Les entreprises publiques locales - sociétés d'économie mixte "classiques" ou à "opération unique", et les sociétés publiques locales, doivent respecter les mêmes règles de passation et d'exécution des marchés publics que les collectivités locales et structures intercommunales qui en sont membres. En d'autres termes, elles sont considérées comme des acheteurs publics à part entière et relèvent tant de l'ordonnance du 23 juillet 2015 que de son décret d'application du 25 mars 2016.
Dès lors qu'elles étaient, avant la parution de ces nouveaux textes, soumises à l'ordonnance du 6 juin 2005, qui s'apparentait de près au code des marchés publics de 2006, elles ne devraient cependant pas être bouleversées par une telle évolution. Il n'est pourtant pas certain qu'elles en aient tout à fait conscience, ou qu’elles l’intègrent aussi facilement.
Concrètement, les entreprises publiques locales sont donc soumises aux mêmes règles que les autres acheteurs publics. Ainsi, au-delà des seuils des marchés formalisés, elles devront souscrire des appels d'offres, sauf à entrer dans les critères permettant de recourir à la procédure concurrentielle avec négociation ou le dialogue compétitif. Elles pourront faire du Sourcing, seront soumises à l'obligation d'allotir, verront leurs procédures totalement dématérialisées au 1er octobre 2018, pourront souscrire des partenariats d'innovation, des marchés globaux de performances, voire même des marchés de partenariat.

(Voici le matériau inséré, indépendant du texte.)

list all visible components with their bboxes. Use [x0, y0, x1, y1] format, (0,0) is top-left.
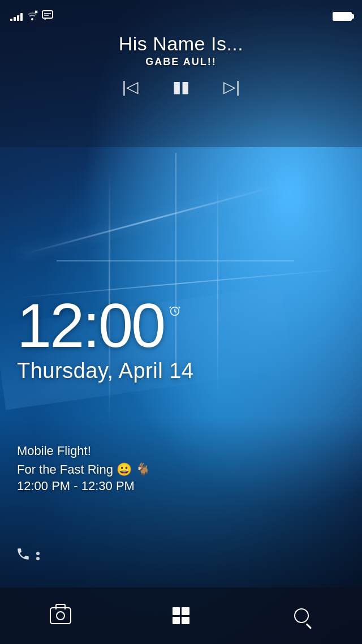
artist-name: GABE AUL!!	[11, 56, 351, 68]
battery-icon	[333, 12, 352, 21]
win-pane-1	[173, 607, 180, 615]
win-pane-4	[182, 617, 189, 625]
phone-section	[16, 547, 40, 565]
camera-icon	[50, 607, 71, 624]
search-button[interactable]	[285, 599, 318, 633]
phone-icon	[16, 547, 31, 565]
wifi-icon	[26, 10, 38, 23]
alarm-icon	[169, 304, 181, 320]
svg-rect-2	[42, 11, 53, 18]
signal-icon	[10, 12, 23, 21]
win-pane-3	[173, 617, 180, 625]
notification-title: Mobile Flight!	[17, 441, 150, 460]
win-pane-2	[182, 607, 189, 615]
pause-button[interactable]: ▮▮	[173, 79, 189, 95]
start-button[interactable]	[164, 599, 198, 633]
notification-time: 12:00 PM - 12:30 PM	[17, 479, 150, 493]
notification-line2-text: For the Fast Ring	[17, 460, 113, 479]
music-player: His Name Is... GABE AUL!! |◁ ▮▮ ▷|	[0, 28, 362, 100]
time-row: 12:00	[17, 294, 193, 357]
signal-bar-3	[17, 15, 19, 21]
date-display: Thursday, April 14	[17, 359, 193, 383]
signal-bar-2	[14, 17, 16, 21]
notification-line2: For the Fast Ring 😀 🐐	[17, 460, 150, 479]
message-icon	[42, 10, 53, 23]
windows-start-icon	[173, 607, 189, 624]
camera-button[interactable]	[44, 599, 77, 633]
media-controls: |◁ ▮▮ ▷|	[11, 79, 351, 95]
emoji-goat: 🐐	[135, 462, 150, 477]
time-display: 12:00	[17, 294, 164, 357]
next-button[interactable]: ▷|	[223, 79, 240, 95]
status-left-icons	[10, 10, 53, 23]
song-title: His Name Is...	[11, 33, 351, 55]
phone-dots	[35, 552, 40, 560]
notification-section: Mobile Flight! For the Fast Ring 😀 🐐 12:…	[17, 441, 150, 493]
signal-bar-1	[10, 19, 12, 21]
search-icon	[294, 608, 309, 623]
status-bar	[0, 0, 362, 28]
signal-bar-4	[20, 13, 23, 21]
prev-button[interactable]: |◁	[122, 79, 139, 95]
emoji-smiley: 😀	[117, 462, 132, 477]
clock-section: 12:00 Thursday, April 14	[17, 294, 193, 383]
camera-lens	[56, 611, 65, 620]
taskbar	[0, 587, 362, 644]
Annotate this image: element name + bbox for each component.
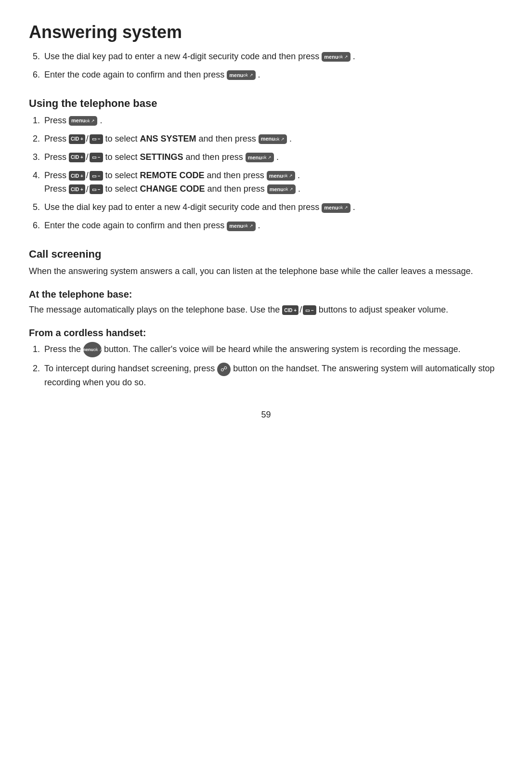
step-text: . bbox=[276, 152, 279, 162]
list-item: Press menuok ↗ . bbox=[42, 114, 503, 128]
list-item: Press the menuok ↗ button. The caller's … bbox=[42, 342, 503, 357]
remote-code-label: REMOTE CODE bbox=[140, 170, 205, 180]
menu-ok-button: menuok ↗ bbox=[259, 134, 287, 144]
pair-button: ☍ bbox=[217, 363, 231, 376]
step-text: to select ANS SYSTEM and then press bbox=[105, 134, 259, 144]
section-heading-telephone-base: Using the telephone base bbox=[29, 95, 503, 111]
vol-minus-button: ▭ − bbox=[90, 134, 103, 144]
list-item: Use the dial key pad to enter a new 4-di… bbox=[42, 50, 503, 64]
step-text: . bbox=[258, 221, 260, 230]
step-text: to select REMOTE CODE and then press bbox=[105, 170, 267, 180]
step-text: Use the dial key pad to enter a new 4-di… bbox=[44, 202, 322, 212]
page-title: Answering system bbox=[29, 19, 503, 45]
menu-ok-button: menuok ↗ bbox=[69, 116, 97, 126]
cid-plus-button: CID + bbox=[69, 134, 85, 144]
telephone-base-para: The message automatically plays on the t… bbox=[29, 303, 503, 317]
cid-plus-button: CID + bbox=[69, 184, 85, 194]
step-text: Enter the code again to confirm and then… bbox=[44, 70, 227, 79]
cid-plus-button: CID + bbox=[69, 153, 85, 162]
step-text: . bbox=[289, 134, 292, 144]
step-text: Enter the code again to confirm and then… bbox=[44, 221, 227, 230]
cid-vol-button-group: CID +/▭ − bbox=[69, 151, 103, 164]
vol-minus-button: ▭ − bbox=[90, 153, 103, 162]
list-item: Press CID +/▭ − to select ANS SYSTEM and… bbox=[42, 132, 503, 146]
cid-vol-button-group-inline: CID +/▭ − bbox=[282, 303, 316, 317]
ans-system-label: ANS SYSTEM bbox=[140, 134, 196, 144]
page-number: 59 bbox=[29, 408, 503, 421]
list-item: Press CID +/▭ − to select REMOTE CODE an… bbox=[42, 169, 503, 196]
step-text: Press bbox=[44, 184, 69, 194]
menu-ok-button: menuok ↗ bbox=[227, 222, 255, 231]
section-heading-call-screening: Call screening bbox=[29, 246, 503, 262]
step-text: . bbox=[353, 202, 355, 212]
cid-plus-button: CID + bbox=[69, 171, 85, 181]
subsection-heading-telephone-base: At the telephone base: bbox=[29, 287, 503, 301]
step-text: . bbox=[298, 170, 300, 180]
cid-plus-button: CID + bbox=[282, 305, 298, 315]
step-text: . bbox=[100, 116, 102, 125]
menu-ok-button: menuok ↗ bbox=[322, 52, 350, 62]
step-text: to select CHANGE CODE and then press bbox=[105, 184, 267, 194]
step-text: Press bbox=[44, 116, 69, 125]
step-text: Press bbox=[44, 170, 69, 180]
cid-vol-button-group: CID +/▭ − bbox=[69, 132, 103, 146]
step-text: . bbox=[298, 184, 300, 194]
call-screening-intro: When the answering system answers a call… bbox=[29, 265, 503, 278]
list-item: Use the dial key pad to enter a new 4-di… bbox=[42, 201, 503, 214]
settings-label: SETTINGS bbox=[140, 152, 183, 162]
telephone-base-steps-list: Press menuok ↗ . Press CID +/▭ − to sele… bbox=[42, 114, 503, 233]
step-text: Use the dial key pad to enter a new 4-di… bbox=[44, 52, 322, 61]
cid-vol-button-group: CID +/▭ − bbox=[69, 183, 103, 196]
change-code-label: CHANGE CODE bbox=[140, 184, 205, 194]
cid-vol-button-group: CID +/▭ − bbox=[69, 169, 103, 183]
menu-ok-button: menuok ↗ bbox=[246, 153, 274, 162]
vol-minus-button: ▭ − bbox=[90, 171, 103, 181]
menu-ok-button: menuok ↗ bbox=[227, 70, 255, 80]
page-content: Answering system Use the dial key pad to… bbox=[29, 19, 503, 421]
list-item: Press CID +/▭ − to select SETTINGS and t… bbox=[42, 151, 503, 164]
step-text: Press bbox=[44, 152, 69, 162]
answering-system-steps-list: Use the dial key pad to enter a new 4-di… bbox=[42, 50, 503, 82]
menu-ok-button: menuok ↗ bbox=[322, 203, 350, 213]
menu-ok-button: menuok ↗ bbox=[267, 171, 295, 181]
vol-minus-button: ▭ − bbox=[90, 184, 103, 194]
menu-ok-button: menuok ↗ bbox=[267, 184, 296, 194]
step-text: . bbox=[353, 52, 355, 61]
step-text: Press bbox=[44, 134, 69, 144]
list-item: Enter the code again to confirm and then… bbox=[42, 68, 503, 82]
step-text: To intercept during handset screening, p… bbox=[44, 364, 217, 373]
list-item: To intercept during handset screening, p… bbox=[42, 362, 503, 389]
step-text: to select SETTINGS and then press bbox=[105, 152, 246, 162]
list-item: Enter the code again to confirm and then… bbox=[42, 219, 503, 233]
step-text: Press the bbox=[44, 344, 83, 354]
step-text: button. The caller's voice will be heard… bbox=[104, 344, 460, 354]
subsection-heading-cordless-handset: From a cordless handset: bbox=[29, 326, 503, 340]
vol-minus-button: ▭ − bbox=[303, 305, 316, 315]
menu-ok-round-button: menuok ↗ bbox=[83, 342, 102, 357]
cordless-handset-steps-list: Press the menuok ↗ button. The caller's … bbox=[42, 342, 503, 389]
step-text: . bbox=[258, 70, 260, 79]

Leur seront de même ouvertes les possibilités de coopération public- public, et donc la possibilité de mettre en commun activités et prestations avec un autre acheteur, l'article 18 de l'ordonnance de 2015 faisant référence aux pouvoirs adjudicateurs et entités adjudicatrices sans distinguer entre personnes publiques et personnes privées.
En cohérence avec la distinction code 2006-ordonnance 2005, les nouveaux textes conservent malgré tout des différences de régime entre les acheteurs ex code et ceux relevant de l'ex-ordonnance, dont les entreprises publiques locales, ce qui n'en facilite d'ailleurs pas la lecture.

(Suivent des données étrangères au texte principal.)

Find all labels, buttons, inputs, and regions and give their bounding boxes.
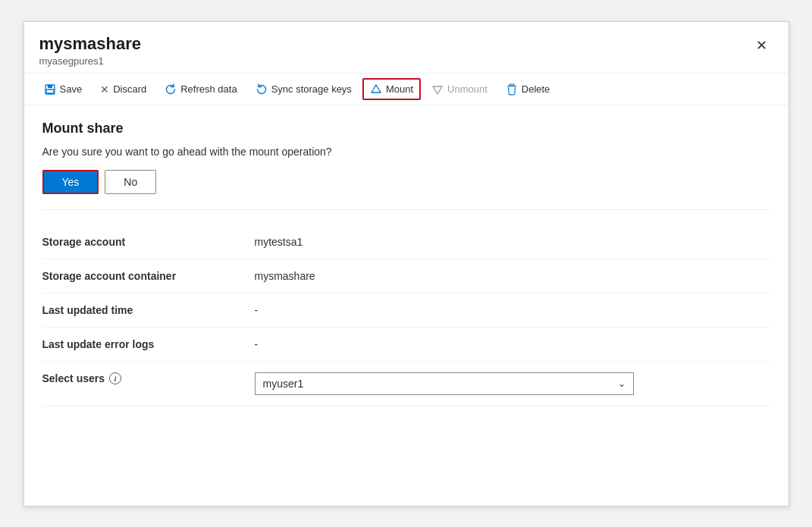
delete-label: Delete [522, 83, 550, 95]
field-row-storage-account: Storage account mytestsa1 [42, 225, 770, 259]
chevron-down-icon: ⌄ [618, 378, 625, 389]
storage-account-value: mytestsa1 [255, 236, 770, 248]
discard-button[interactable]: ✕ Discard [92, 79, 154, 100]
last-updated-label: Last updated time [42, 304, 255, 316]
info-icon[interactable]: i [109, 372, 121, 384]
unmount-button[interactable]: Unmount [424, 78, 495, 100]
panel: mysmashare myasegpures1 ✕ Save ✕ Discard [24, 21, 789, 507]
last-updated-value: - [255, 304, 770, 316]
close-button[interactable]: ✕ [750, 34, 773, 57]
mount-icon [370, 83, 382, 96]
save-label: Save [60, 83, 83, 95]
mount-confirm-title: Mount share [42, 121, 770, 136]
select-users-value: myuser1 ⌄ [255, 372, 770, 395]
save-icon [44, 83, 56, 96]
select-users-label: Select users i [42, 372, 255, 384]
toolbar: Save ✕ Discard Refresh data [24, 74, 788, 105]
confirm-buttons: Yes No [42, 170, 770, 194]
error-logs-label: Last update error logs [42, 338, 255, 350]
title-block: mysmashare myasegpures1 [39, 34, 142, 67]
panel-header: mysmashare myasegpures1 ✕ [24, 22, 788, 74]
unmount-icon [431, 83, 444, 96]
svg-marker-3 [372, 85, 381, 93]
field-row-storage-container: Storage account container mysmashare [42, 259, 770, 293]
mount-label: Mount [386, 83, 413, 95]
field-row-error-logs: Last update error logs - [42, 328, 770, 362]
refresh-label: Refresh data [180, 83, 237, 95]
discard-label: Discard [113, 83, 146, 95]
sync-label: Sync storage keys [271, 83, 352, 95]
svg-rect-5 [509, 84, 514, 86]
field-row-select-users: Select users i myuser1 ⌄ [42, 362, 770, 406]
users-dropdown-value: myuser1 [263, 378, 304, 390]
no-button[interactable]: No [105, 170, 156, 194]
sync-icon [256, 83, 268, 96]
panel-subtitle: myasegpures1 [39, 55, 142, 67]
sync-button[interactable]: Sync storage keys [248, 78, 359, 100]
error-logs-value: - [255, 338, 770, 350]
panel-title: mysmashare [39, 34, 142, 54]
discard-icon: ✕ [100, 83, 109, 96]
mount-confirm-section: Mount share Are you sure you want to go … [42, 121, 770, 210]
mount-confirm-text: Are you sure you want to go ahead with t… [42, 146, 770, 158]
storage-container-value: mysmashare [255, 270, 770, 282]
mount-button[interactable]: Mount [362, 78, 421, 100]
storage-account-label: Storage account [42, 236, 255, 248]
svg-rect-1 [48, 85, 52, 88]
save-button[interactable]: Save [36, 78, 90, 100]
storage-container-label: Storage account container [42, 270, 255, 282]
content-area: Mount share Are you sure you want to go … [24, 105, 788, 422]
fields-section: Storage account mytestsa1 Storage accoun… [42, 225, 770, 406]
close-icon: ✕ [756, 37, 767, 54]
delete-button[interactable]: Delete [498, 78, 558, 100]
svg-rect-6 [507, 86, 516, 86]
svg-rect-2 [46, 89, 54, 93]
refresh-button[interactable]: Refresh data [157, 78, 244, 100]
unmount-label: Unmount [447, 83, 488, 95]
svg-marker-4 [433, 86, 442, 94]
delete-icon [506, 83, 518, 96]
yes-button[interactable]: Yes [42, 170, 99, 194]
field-row-last-updated: Last updated time - [42, 293, 770, 328]
refresh-icon [165, 83, 177, 96]
users-dropdown[interactable]: myuser1 ⌄ [255, 372, 634, 395]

Tout d'abord, le seuil de 90.000 euros HT au-delà duquel une publication au sein d'un Journal habilité à recevoir des annonces légales est obligatoire ne s'impose pas aux acheteurs ex ordonnance, qui " choisissent librement les modalités de publicité adaptées en fonction des caractéristiques du marché public, notamment le montant et la nature des travaux, des fournitures ou des services en cause" (article 34 décret du 25 mars 2016).
Ensuite, ils n'ont à publier leurs avis d'attribution pour leurs marchés formalisés qu'au JOUE, les acheteurs ex-code 2006 devant en plus publier au BOAMP (article 104 du décret).
Par ailleurs, la procédure du concours de maîtrise d'œuvre ne s'impose pas à eux, même pour des constructions neuves au-delà des seuils formalisés (article 90 du décret: quel que soit le montant du marché de maîtrise d'œuvre, ils pourront choisir entre l'appel d'offres, la procédure concurrentielle avec négociation ou le dialogue compétitif, voire les marchés négociés sans publicité ni concurrence s'ils rentrent dans un des cas qu'ils prévoient).
Enfin, les articles 110 à 131 du décret relatifs à l'exécution financière des marchés ne s'appliquent pas aux acheteurs ex-ordonnance 2005, qui peuvent néanmoins en faire" volontairement application " en fonction de l'article 29 du décret. Ainsi, le mécanisme des avances, acomptes, retenue de garantie ou cession de créance ne peut leur être imposé comme aux autres acheteurs publics.
L'achat public et les règles sur lesquelles il repose est donc uniformisant, et même transcendant au regard de la nature juridique des structures concernées.
Ainsi, les marchés formalisés des entreprises publiques locales doivent être transmis au contrôle de légalité - article L 1524-1 du CGCT-, à l'instar de ceux des collectivités territoriales et de leurs groupements. De même, elles peuvent choisir d'appliquer- tout en y dérogeant par endroits- les CCAG tels qu’édictés par décrets et applicables à l'ensemble des acheteurs publics.
Les dispositions sur la sous traitance, et en premier lieu celles de la loi du 31 décembre 1975, s'appliquent également à leurs contrats de travaux, l'article 62 de l'ordonnance du 23 juillet 2015 ne faisant pas la différence là encore entre les structures publiques et privées, l'essentiel étant que le marché en cause soit considéré comme un contrat d'entreprise.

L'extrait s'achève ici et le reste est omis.